第53話『星空の宇宙船譚⑥』―再び動き出す歯車―
次の日の昼下がり。
起きてきたコルヴォ博士は、しばらく黙ったまま研究室のデスクに腰を下ろした。
昨日ようやく一段落ついた矢先の出来事――。
モニターには今も、ある惑星へ向かう航路が映し出されている。
博士は視線を落としたまま、答えの出ない問いを抱えていた。
「自分には関係のないこととして研究を続けるべきか。それとも、宇宙船の図面の借りを返すべきか……」
思いつかないまま、その問いだけがずっと心に引っかかっている。
そこへモーヴァが紅茶とビスケットを運んでくる。朝食代わりに。
「博士、おはようございます。顔色が優れませんね?」
博士は頷き、紅茶をひと口飲んだ。
「……借りは返すべきか?」
ぽつりとこぼした言葉に、モーヴァが即答する。
「わたし、借りたら返す。ドロシーさんが言ってました」
博士は静かに頷き、何かを決めたように目を閉じた。
――
博士は財団に連絡を入れ、新しい宇宙船を建造したいと告げた。
ほどなく代表者から折り返しがあり、事情を聞かせてほしいと番号が伝えられる。
博士は電話をかけた。
「代表、単刀直入に話そう。前回の宇宙船は一人乗りだった。今回は複数人乗りにしたい」
受話器の向こうで、豪快な笑い声が返ってくる。
「ハハハ、博士。寂しくなったのか? まあ財団としても人数が多い方が都合がいい」
電話口の向こうで、秘書に指示を飛ばしている気配が伝わってきた。
「こちらの準備はできている。いつでもいいぞ。……博士、久しぶりに声を聞けて嬉しかった」
そう言って通話は切れた。
直後、博士のパソコンに財団からメールが届く。
《一時間後、迎えに行く》――そう記されていた。
博士とモーヴァは支度を整え、約束通り一時間後、けたたましい音を立ててやってきた財団のヘリに乗り込んだ。
博士は黙したまま。
モーヴァはスケッチブックを開き、宇宙船のデザインを描き始めている。轟音など気にする様子もなく、鉛筆を走らせ続けた。
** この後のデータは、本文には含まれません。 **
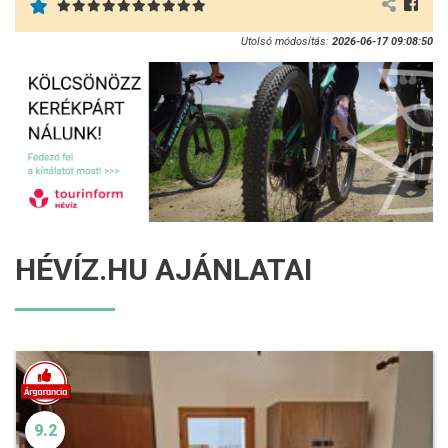
Utolsó módosítás:
2026-06-17 09:08:50
HÉVÍZ.HU AJÁNLATAI
9.2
数時間のフライトを終え、二人は財団の格納庫へと降り立った。
そこには、すでに建造途中の試作機があった。
博士が驚いていると、責任者が言う。
「設計図は財団の所有物だ。そうですよね、コルヴォ博士?」
博士は冷ややかに答える。
「私は宇宙船そのものを作りたいだけだ。設計図などどうでもいい」
そしてモーヴァを振り返る。
「モーヴァ! デザインはどうだ、できたか?」
モーヴァはスケッチブックを差し出した。
「わたし、はじめて描きました。でも……このデザインが好きです、博士」
博士は頷き、そのデザインを基に設計図を引き直し始めた。
責任者は作業員に作業停止を命じ、待機を指示する。
――数週間後。
財団の人員が力を合わせ、宇宙船は八割ほど完成していた。
モーヴァのデザインに合わせるように組み替えられ、四人乗りの宇宙船となっている。コンパクトにまとまりながらも精巧な造りだ。
博士の指示で塗装は後回しにされ、飛行テストと宇宙空間での試験が並行して進められる。
責任者も細かい指示を飛ばし、格納庫は慌ただしく動き続けていた。
そこにはもう、止まることのない歯車の音だけが満ちていた。